Isso foi posteriormente retomado em seu O Estado na Sociedade
Capitalista em 1969, no qual ele escreveu que “se é … apropriado falar
de uma ‘classe dominante’ é um dos principais temas deste estudo. De fato, “a
mais importante de todas as questões levantadas pela existência dessa classe
dominante é se ela também constitui uma ‘classe governante'”. A classe
capitalista, ele procurou demonstrar, embora “não seja, propriamente falando,
uma ‘classe governante'” no mesmo sentido que a aristocracia havia sido, ela de
fato governava a sociedade capitalista de forma bastante direta (assim como
indireta). Ela traduziu seu poder econômico de várias maneiras em poder
político, a tal ponto que, para a classe trabalhadora desafiar a classe
dominante efetivamente, ela teria que se opor à estrutura do próprio Estado
capitalista. Foi aqui que
Poulantzas, que publicou seu Poder Político e Classes Sociais em
1968, entrou em conflito com Miliband. Poulantzas enfatizou ainda mais a
relativa autonomia do Estado, vendo a abordagem de Miliband ao Estado como
assumindo um governo muito direto da classe capitalista, mesmo que estivesse em
conformidade com a maioria das obras de Marx sobre o assunto. Poulantzas
enfatizou que o domínio capitalista do Estado era mais indireto e estrutural do
que direto e instrumental, permitindo espaço para uma maior variação de
governos em termos de classe, incluindo não apenas frações específicas da
classe capitalista, mas também representantes da própria classe trabalhadora.

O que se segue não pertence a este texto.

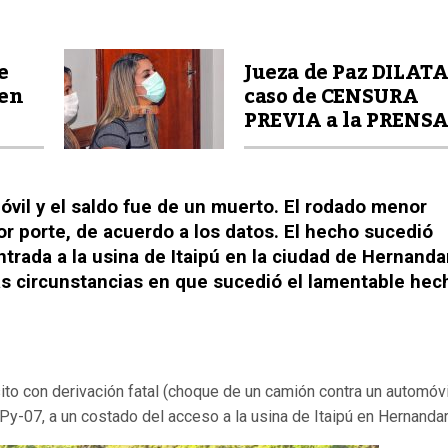
e
Jueza de Paz DILAT
 en
caso de CENSURA
PREVIA a la PRENS
il y el saldo fue de un muerto. El rodado menor
or porte, de acuerdo a los datos. El hecho sucedió
ntrada a la usina de Itaipú en la ciudad de Hernanda
s circunstancias en que sucedió el lamentable hec
sito con derivación fatal (choque de un camión contra un automóvi
 Py-07, a un costado del acceso a la usina de Itaipú en Hernandar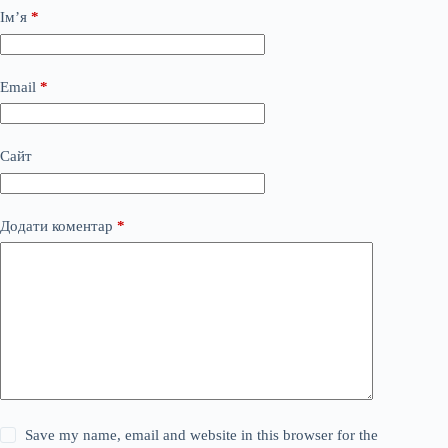
Ім’я
*
Email
*
Сайт
Додати коментар
*
Save my name, email and website in this browser for the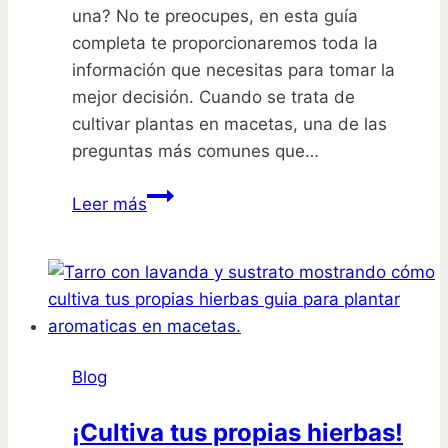
una? No te preocupes, en esta guía
completa te proporcionaremos toda la
información que necesitas para tomar la
mejor decisión. Cuando se trata de
cultivar plantas en macetas, una de las
preguntas más comunes que…
Guía
Leer más
completa:
¿Cuántas
semillas
plantar
en
una
Blog
maceta?
¡Cultiva tus propias hierbas!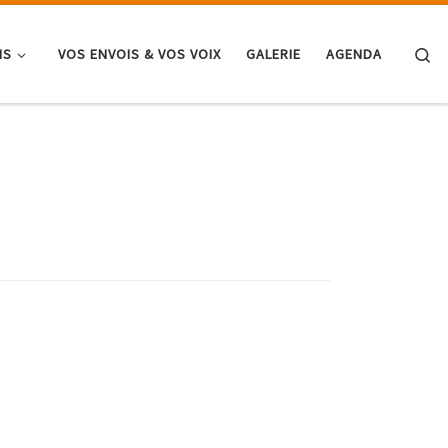
Se
NS
VOS ENVOIS & VOS VOIX
GALERIE
AGENDA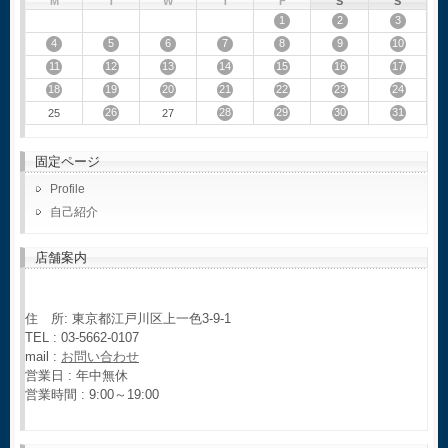
M
T
W
T
F
S
S
1
2
3
4
5
6
7
8
9
10
11
12
13
14
15
16
17
18
19
20
21
22
23
24
26
28
29
30
31
25
27
固定ページ
Profile
自己紹介
店舗案内
住 所: 東京都江戸川区上一色3-9-1
TEL : 03-5662-0107
mail :
お問い合わせ
営業日 : 年中無休
営業時間 : 9:00～19:00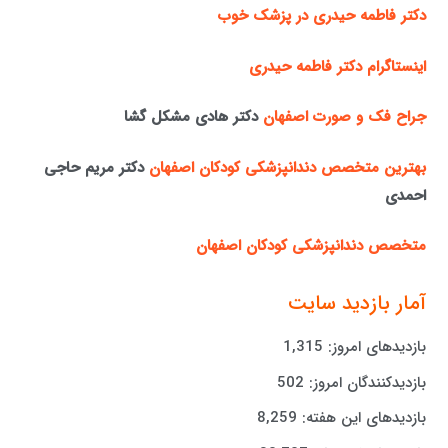
دکتر فاطمه حیدری در پزشک خوب
اینستاگرام دکتر فاطمه حیدری
جراح فک و صورت اصفهان
دکتر هادی مشکل گشا
بهترین متخصص دندانپزشکی کودکان اصفهان
دکتر مریم حاجی
احمدی
متخصص دندانپزشکی کودکان اصفهان
آمار بازدید سایت
بازدیدهای امروز:
1,315
بازدیدکنندگان امروز:
502
بازدیدهای این هفته:
8,259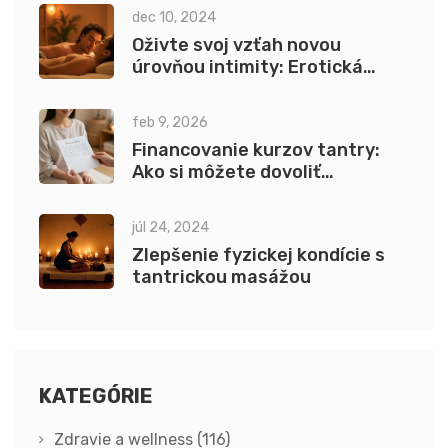
dec 10, 2024
Oživte svoj vzťah novou
úrovňou intimity: Erotická
masáž pre páry v Prahe
feb 9, 2026
Financovanie kurzov tantry:
Ako si môžete dovoliť
štipendium, splátky alebo
zmeniť rozpočet
júl 24, 2024
Zlepšenie fyzickej kondície s
tantrickou masážou
KATEGÓRIE
Zdravie a wellness
(116)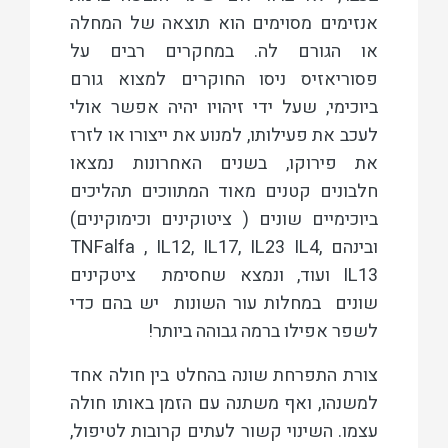
אנזימים מסוימים הוא תוצאה של המחלה
או הגורם לה. במחקרים רבים על
פסוריאזיס ניסו החוקרים למצוא גורם
ביוכימי, שעל ידי זיהויו יהיה אפשר אולי
לעכב את פעילותו, למנוע את ייצורו או לזרז
את פירוקו, בשנים האחרונות נמצאו
חלבונים קטנים מאוד המתווכים תהליכים
ביוכימיים שונים ( ציטוקינים וכימוקינים)
ובינהם TNFalfa , IL12, IL17, IL23 IL4,
IL13 ועוד, ונמצא שחסימת ציטקינים
שונים במחלות עור השונות יש בהם כדי
לשפר אפילו ברמה גבוהה ביותר!
צורת התפרחת שונה בהחלט בין חולה אחד
למשנהו, ואף משתנה עם הזמן באותו חולה
עצמו. השינוי קשור לעתים קרובות לטיפול,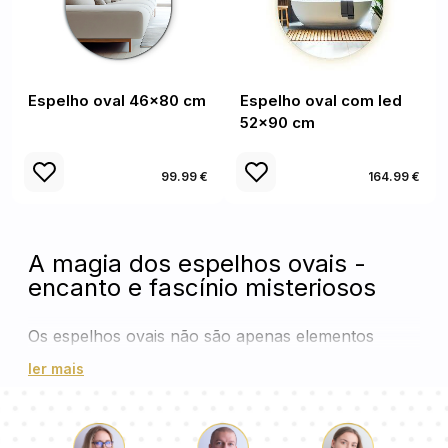
Espelho oval 46x80 cm
Espelho oval com led
52x90 cm
99.99 €
164.99 €
A magia dos espelhos ovais -
encanto e fascínio misteriosos
Os espelhos ovais não são apenas elementos
práticos de design de interiores, mas também obras
ler mais
de arte únicas que acrescentam um charme
misterioso e fascínio aos quartos. As suas formas
fluidas e harmoniosas trazem suavidade e leveza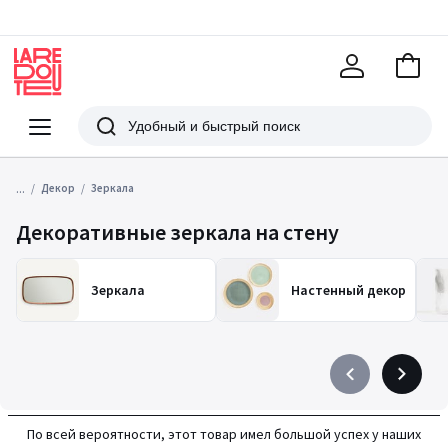
В
корзи
La
Redoute
Меню
Поиск
...
Декор
Зеркала
Декоративные зеркала на стену
Зеркала
Настенный декор
Précédent
Suivant
-
-
défiler
défiler
По всей вероятности, этот товар имел большой успех у наших
à
à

“A participação direta dos membros da classe capitalista no
aparato estatal e no governo, mesmo onde existe”, escreveu ele, “não é o lado
importante da questão. A relação entre a classe burguesa e o Estado é uma relação
objetiva … A participação direta de membros da classe dominante no
aparato estatal não é a causa, mas o efeito. dessa coincidência
objetiva”. Embora tal declaração possa ter parecido bastante razoável nos
termos qualificados em que foi expressa, ela tendia a remover o papel da classe
dominante como sujeito com consciência de classe. Escrevendo durante o auge do
eurocomunismo no continente, o estruturalismo de Poulantzas, com sua ênfase no
bonapartismo apontando para um alto grau de autonomia relativa do Estado,
parecia abrir o caminho para uma concepção do Estado como uma entidade na qual
a classe capitalista não governava, mesmo que o Estado estivesse sujeito a
forças objetivas decorrentes do capitalismo. Tal visão, rebateu Miliband,
apontava para uma visão “superdeterminista” ou economicista do Estado
característica do “desvio-ultra-esquerdista” ou de um “desvio à direita” na
forma de social-democracia, que normalmente negava a existência de uma classe abertamente
dominante. Em ambos os casos, a realidade da classe dominante capitalista
e os vários processos pelos quais ela exerceu seu domínio, segundo o que a
pesquisa empírica de Miliband e outros haviam demonstrado amplamente, pareciam
estar em curto-circuito, não mais parte do desenvolvimento de uma estratégia de
luta de classes a partir de baixo. Uma década depois, em sua obra de 1978 Estado,
Poder, Socialismo, Poulantzas mudou sua ênfase para defender o socialismo
parlamentar e a social-democracia (ou “socialismo democrático”), insistindo na
necessidade de manter grande parte do aparato estatal existente em qualquer
transição para o socialismo. Isso contradizia diretamente as ênfases de Marx
em A Guerra Civil na França e V. I. Lenin em O Estado
e a Revolução sobre a necessidade de substituir o Estado capitalista
da classe dominante por uma nova estrutura de comando político que emanasse de
baixo.
Influenciado
pelos artigos de Sweezy sobre “A Classe Dominante Americana” e “Elite do Poder ou Classe Dominante?” na Monthly
Review e por The Power Elite de Mills, na primeira edição
de seu livro, Quem governa a América? em 1967, Domhoff
promoveu uma análise explícita baseada em classe, mas, no entanto, indicou que
preferia a “classe governante” mais neutra à “classe dominante” com base no
fato de que “a noção de classe dominante” sugeria uma “visão marxista da história”. No
entanto, na época em que escreveu Os poderes constituídos: processos de
dominação da classe dominante na América, Domhoff, em 1978, influenciado
pela atmosfera radical da época, passou a argumentar que “uma classe dominante
é uma classe social privilegiada que é capaz de manter sua posição de topo na
estrutura social”. A elite do poder foi redefinida como o “braço de liderança”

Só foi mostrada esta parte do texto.